→ WHAT THE TASK ASKS:
The lines below that include "Space" are to be found and copied.

[EXCERPTED RECORDS]

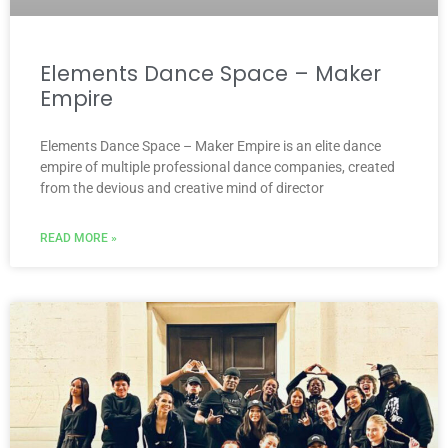
Elements Dance Space – Maker
Empire
Elements Dance Space – Maker Empire is an elite dance
empire of multiple professional dance companies, created
from the devious and creative mind of director
READ MORE »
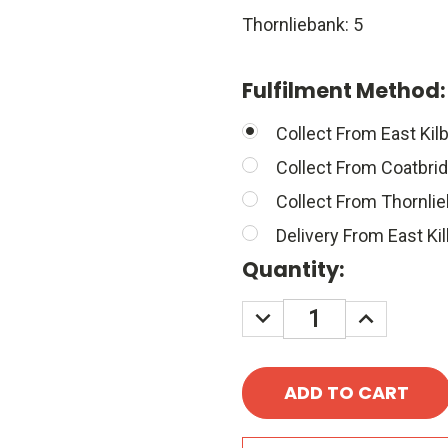
Thornliebank: 5
Fulfilment Method
Collect From East Kilb
Collect From Coatbri
Collect From Thornli
Delivery From East Kil
Quantity:
DECREASE
INCREASE
QUANTITY:
QUANTITY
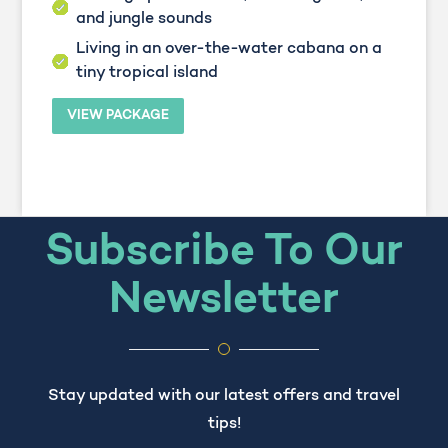
and jungle sounds
Living in an over-the-water cabana on a
tiny tropical island
VIEW PACKAGE
Subscribe To Our
Newsletter
Stay updated with our latest offers and travel
tips!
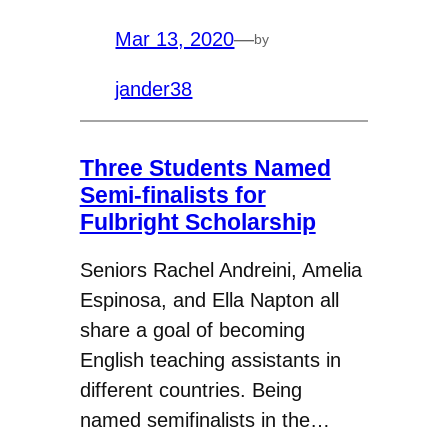
Mar 13, 2020
—
by
jander38
Three Students Named
Semi-finalists for
Fulbright Scholarship
Seniors Rachel Andreini, Amelia
Espinosa, and Ella Napton all
share a goal of becoming
English teaching assistants in
different countries. Being
named semifinalists in the…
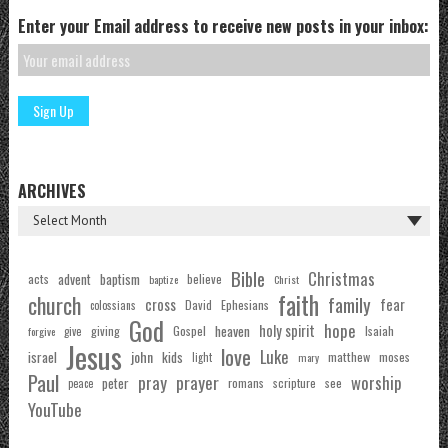
Enter your Email address to receive new posts in your inbox:
ARCHIVES
Bible
Christmas
acts
advent
baptism
believe
baptize
Christ
faith
church
family
cross
fear
Ephesians
David
colossians
God
hope
holy spirit
Gospel
heaven
Isaiah
giving
forgive
give
Jesus
love
Luke
john
israel
kids
matthew
moses
light
mary
Paul
pray
prayer
worship
peter
see
romans
scripture
peace
YouTube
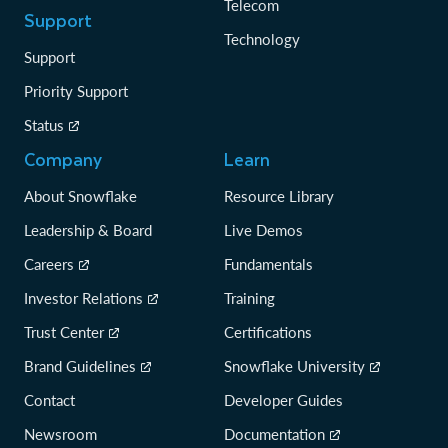
Telecom
Support
Technology
Support
Priority Support
Status
Company
Learn
About Snowflake
Resource Library
Leadership & Board
Live Demos
Careers
Fundamentals
Investor Relations
Training
Trust Center
Certifications
Brand Guidelines
Snowflake University
Contact
Developer Guides
Newsroom
Documentation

[/EXCERPTED RECORDS]

→ EXPECTED ANSWER:
Elements Dance Space – Maker
Elements Dance Space – Maker Empire is an elite dance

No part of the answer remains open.